What you need to do: With the material below, print exactly the lines between the line holding "ダーによる評価など、複合的な情報をもとにして算出されます。こ" and the line holding "ます。これにより、社員が安心して能力を発揮できる環境を整備", inclusive. Add nothing else.

Available data:
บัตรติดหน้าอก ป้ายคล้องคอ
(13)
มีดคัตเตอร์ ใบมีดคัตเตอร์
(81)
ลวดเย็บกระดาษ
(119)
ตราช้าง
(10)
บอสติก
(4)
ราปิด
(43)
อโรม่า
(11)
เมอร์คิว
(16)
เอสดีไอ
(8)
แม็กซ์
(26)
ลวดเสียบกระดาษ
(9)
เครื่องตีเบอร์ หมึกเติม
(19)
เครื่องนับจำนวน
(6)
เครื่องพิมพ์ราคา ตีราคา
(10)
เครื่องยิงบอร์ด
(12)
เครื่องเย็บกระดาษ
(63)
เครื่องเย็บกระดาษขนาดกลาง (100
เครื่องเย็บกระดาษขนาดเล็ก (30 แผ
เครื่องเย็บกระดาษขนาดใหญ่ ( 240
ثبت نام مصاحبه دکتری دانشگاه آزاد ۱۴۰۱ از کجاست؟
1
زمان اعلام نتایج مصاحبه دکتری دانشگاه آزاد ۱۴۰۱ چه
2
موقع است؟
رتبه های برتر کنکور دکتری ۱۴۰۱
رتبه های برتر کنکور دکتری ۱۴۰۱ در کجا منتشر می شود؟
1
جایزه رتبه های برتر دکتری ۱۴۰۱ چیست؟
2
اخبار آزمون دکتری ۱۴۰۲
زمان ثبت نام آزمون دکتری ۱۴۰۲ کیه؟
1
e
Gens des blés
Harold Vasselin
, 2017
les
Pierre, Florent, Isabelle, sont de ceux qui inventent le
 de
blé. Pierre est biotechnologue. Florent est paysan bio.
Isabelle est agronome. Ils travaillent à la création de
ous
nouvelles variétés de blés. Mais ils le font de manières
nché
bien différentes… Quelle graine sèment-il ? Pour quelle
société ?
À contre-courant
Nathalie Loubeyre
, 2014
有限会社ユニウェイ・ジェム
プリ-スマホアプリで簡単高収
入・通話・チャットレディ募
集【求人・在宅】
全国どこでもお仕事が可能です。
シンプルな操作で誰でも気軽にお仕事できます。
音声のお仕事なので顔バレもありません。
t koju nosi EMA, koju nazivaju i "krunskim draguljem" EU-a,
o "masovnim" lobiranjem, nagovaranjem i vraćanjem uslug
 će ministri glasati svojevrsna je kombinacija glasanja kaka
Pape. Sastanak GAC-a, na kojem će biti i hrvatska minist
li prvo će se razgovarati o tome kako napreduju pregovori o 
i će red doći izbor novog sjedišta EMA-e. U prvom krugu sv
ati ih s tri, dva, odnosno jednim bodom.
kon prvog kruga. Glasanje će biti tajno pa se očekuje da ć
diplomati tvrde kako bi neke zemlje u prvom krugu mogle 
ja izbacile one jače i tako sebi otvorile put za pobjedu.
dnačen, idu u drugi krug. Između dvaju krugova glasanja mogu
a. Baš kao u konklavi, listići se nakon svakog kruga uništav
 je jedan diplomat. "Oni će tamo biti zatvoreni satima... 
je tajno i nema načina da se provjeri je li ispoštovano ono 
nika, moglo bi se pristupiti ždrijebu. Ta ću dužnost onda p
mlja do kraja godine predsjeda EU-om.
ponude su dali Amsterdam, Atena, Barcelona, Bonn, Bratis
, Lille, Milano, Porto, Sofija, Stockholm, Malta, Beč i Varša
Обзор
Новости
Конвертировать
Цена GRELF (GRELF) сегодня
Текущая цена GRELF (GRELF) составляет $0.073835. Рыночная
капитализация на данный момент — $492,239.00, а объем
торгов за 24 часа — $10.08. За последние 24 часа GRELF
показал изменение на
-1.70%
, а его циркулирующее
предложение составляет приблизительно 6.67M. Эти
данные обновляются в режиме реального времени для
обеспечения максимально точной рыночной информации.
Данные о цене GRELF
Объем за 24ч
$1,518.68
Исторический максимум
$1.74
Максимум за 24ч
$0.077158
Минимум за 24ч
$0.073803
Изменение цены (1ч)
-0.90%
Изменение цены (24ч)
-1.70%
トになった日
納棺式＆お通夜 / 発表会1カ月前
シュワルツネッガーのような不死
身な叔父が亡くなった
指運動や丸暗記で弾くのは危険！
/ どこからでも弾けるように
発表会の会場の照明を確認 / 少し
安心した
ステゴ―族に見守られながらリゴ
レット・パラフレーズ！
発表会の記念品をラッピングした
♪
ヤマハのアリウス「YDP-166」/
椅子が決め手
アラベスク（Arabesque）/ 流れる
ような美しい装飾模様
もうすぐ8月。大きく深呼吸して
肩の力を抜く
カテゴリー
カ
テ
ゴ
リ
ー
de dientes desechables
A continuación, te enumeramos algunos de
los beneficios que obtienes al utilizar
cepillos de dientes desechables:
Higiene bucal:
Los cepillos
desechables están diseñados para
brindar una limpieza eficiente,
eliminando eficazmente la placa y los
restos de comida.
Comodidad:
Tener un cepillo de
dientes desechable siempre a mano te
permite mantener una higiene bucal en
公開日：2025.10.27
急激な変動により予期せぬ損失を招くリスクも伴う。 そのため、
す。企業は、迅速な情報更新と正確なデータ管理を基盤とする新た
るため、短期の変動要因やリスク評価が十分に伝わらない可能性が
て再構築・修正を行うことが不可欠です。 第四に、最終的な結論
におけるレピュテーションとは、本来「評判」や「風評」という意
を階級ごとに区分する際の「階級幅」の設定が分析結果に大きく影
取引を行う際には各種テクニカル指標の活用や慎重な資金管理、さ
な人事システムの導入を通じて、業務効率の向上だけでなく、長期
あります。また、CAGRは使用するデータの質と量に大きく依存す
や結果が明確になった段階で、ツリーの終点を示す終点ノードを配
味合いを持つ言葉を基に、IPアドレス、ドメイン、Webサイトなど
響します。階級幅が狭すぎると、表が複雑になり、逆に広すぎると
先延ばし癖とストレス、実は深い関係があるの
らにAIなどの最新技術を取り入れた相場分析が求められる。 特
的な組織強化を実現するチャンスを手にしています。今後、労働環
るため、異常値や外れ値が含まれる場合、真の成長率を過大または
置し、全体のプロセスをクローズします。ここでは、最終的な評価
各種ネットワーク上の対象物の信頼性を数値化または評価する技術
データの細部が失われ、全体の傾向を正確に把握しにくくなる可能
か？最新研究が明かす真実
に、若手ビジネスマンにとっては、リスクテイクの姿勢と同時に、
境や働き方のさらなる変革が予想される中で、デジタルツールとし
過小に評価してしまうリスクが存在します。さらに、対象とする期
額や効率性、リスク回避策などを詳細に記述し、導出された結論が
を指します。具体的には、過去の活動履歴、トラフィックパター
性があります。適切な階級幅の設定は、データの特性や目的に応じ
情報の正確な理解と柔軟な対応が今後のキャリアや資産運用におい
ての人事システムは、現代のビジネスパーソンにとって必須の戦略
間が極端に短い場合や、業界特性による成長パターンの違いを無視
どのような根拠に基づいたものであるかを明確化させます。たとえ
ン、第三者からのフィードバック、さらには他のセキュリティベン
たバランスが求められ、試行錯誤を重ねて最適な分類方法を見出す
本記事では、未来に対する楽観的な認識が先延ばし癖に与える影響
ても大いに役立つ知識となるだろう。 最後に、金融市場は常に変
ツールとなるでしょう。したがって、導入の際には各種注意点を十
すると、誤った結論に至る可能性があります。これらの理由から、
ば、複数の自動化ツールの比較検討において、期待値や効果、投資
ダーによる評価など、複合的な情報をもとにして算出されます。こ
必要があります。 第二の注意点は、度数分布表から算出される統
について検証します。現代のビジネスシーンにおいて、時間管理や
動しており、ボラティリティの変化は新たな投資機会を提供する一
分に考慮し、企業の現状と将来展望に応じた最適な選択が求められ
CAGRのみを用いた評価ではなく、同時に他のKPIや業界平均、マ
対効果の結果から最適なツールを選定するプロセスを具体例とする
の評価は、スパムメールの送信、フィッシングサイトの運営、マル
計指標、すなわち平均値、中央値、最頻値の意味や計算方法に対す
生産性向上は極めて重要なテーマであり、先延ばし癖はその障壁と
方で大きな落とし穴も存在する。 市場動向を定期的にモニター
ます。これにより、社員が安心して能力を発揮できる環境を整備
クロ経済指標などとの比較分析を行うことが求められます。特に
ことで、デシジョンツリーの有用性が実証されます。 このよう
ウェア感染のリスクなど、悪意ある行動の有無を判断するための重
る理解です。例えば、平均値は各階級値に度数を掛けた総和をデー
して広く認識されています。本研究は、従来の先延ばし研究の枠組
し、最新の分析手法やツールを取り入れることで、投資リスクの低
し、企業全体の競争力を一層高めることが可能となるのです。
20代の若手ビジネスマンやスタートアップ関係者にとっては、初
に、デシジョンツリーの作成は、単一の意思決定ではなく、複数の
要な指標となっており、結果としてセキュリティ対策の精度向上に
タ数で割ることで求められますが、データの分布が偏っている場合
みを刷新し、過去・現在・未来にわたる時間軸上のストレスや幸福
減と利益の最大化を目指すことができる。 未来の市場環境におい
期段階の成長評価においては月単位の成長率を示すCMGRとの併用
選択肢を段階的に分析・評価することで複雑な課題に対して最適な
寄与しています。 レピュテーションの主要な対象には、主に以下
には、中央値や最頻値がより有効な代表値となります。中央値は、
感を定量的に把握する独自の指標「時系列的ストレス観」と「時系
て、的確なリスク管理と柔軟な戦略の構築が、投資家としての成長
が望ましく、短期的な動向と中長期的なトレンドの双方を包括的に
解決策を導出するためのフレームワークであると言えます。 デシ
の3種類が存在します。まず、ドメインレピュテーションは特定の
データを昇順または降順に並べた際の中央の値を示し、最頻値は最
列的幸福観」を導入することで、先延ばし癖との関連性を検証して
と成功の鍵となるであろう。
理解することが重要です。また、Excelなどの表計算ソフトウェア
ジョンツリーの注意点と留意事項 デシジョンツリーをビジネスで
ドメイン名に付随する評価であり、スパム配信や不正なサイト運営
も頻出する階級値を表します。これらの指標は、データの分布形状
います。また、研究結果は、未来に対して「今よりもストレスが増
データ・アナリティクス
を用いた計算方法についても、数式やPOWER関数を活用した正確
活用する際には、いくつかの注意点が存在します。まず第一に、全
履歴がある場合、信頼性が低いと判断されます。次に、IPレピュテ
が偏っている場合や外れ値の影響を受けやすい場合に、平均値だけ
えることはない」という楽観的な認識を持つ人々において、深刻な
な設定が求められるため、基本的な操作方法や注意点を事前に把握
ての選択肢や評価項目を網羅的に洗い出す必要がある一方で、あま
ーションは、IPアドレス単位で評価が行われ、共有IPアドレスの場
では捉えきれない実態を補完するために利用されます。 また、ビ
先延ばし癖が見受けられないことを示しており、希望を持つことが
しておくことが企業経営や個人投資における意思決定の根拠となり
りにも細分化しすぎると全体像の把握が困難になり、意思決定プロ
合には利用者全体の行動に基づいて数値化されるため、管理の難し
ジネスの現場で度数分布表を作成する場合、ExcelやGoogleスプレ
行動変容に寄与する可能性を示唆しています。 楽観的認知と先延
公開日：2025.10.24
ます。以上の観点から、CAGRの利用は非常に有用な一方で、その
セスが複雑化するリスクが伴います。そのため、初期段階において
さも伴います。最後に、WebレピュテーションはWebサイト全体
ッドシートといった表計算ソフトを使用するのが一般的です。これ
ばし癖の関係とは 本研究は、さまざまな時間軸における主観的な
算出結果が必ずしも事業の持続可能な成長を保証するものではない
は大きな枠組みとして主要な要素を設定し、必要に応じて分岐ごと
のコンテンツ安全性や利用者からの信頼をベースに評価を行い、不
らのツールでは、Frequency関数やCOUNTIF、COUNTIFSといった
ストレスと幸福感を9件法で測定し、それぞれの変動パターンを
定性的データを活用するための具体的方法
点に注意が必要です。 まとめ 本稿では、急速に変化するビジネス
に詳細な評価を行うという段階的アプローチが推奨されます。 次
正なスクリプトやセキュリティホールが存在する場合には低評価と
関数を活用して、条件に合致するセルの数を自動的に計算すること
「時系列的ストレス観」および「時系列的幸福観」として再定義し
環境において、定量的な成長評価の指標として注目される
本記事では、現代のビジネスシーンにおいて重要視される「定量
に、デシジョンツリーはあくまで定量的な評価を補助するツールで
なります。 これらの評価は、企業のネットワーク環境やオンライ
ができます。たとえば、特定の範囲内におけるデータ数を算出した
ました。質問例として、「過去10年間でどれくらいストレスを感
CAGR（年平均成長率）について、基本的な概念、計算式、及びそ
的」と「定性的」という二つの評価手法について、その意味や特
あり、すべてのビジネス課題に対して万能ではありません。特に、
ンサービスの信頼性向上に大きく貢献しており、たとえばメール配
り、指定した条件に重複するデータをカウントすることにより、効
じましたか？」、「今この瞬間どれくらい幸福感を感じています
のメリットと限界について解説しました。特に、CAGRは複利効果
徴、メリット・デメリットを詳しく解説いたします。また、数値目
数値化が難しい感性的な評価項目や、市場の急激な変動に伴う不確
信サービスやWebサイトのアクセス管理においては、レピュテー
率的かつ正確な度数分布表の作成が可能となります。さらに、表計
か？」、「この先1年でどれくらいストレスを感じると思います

Expected answer:
ダーによる評価など、複合的な情報をもとにして算出されます。こ
必要があります。 第二の注意点は、度数分布表から算出される統
について検証します。現代のビジネスシーンにおいて、時間管理や
動しており、ボラティリティの変化は新たな投資機会を提供する一
分に考慮し、企業の現状と将来展望に応じた最適な選択が求められ
CAGRのみを用いた評価ではなく、同時に他のKPIや業界平均、マ
対効果の結果から最適なツールを選定するプロセスを具体例とする
の評価は、スパムメールの送信、フィッシングサイトの運営、マル
計指標、すなわち平均値、中央値、最頻値の意味や計算方法に対す
生産性向上は極めて重要なテーマであり、先延ばし癖はその障壁と
方で大きな落とし穴も存在する。 市場動向を定期的にモニター
ます。これにより、社員が安心して能力を発揮できる環境を整備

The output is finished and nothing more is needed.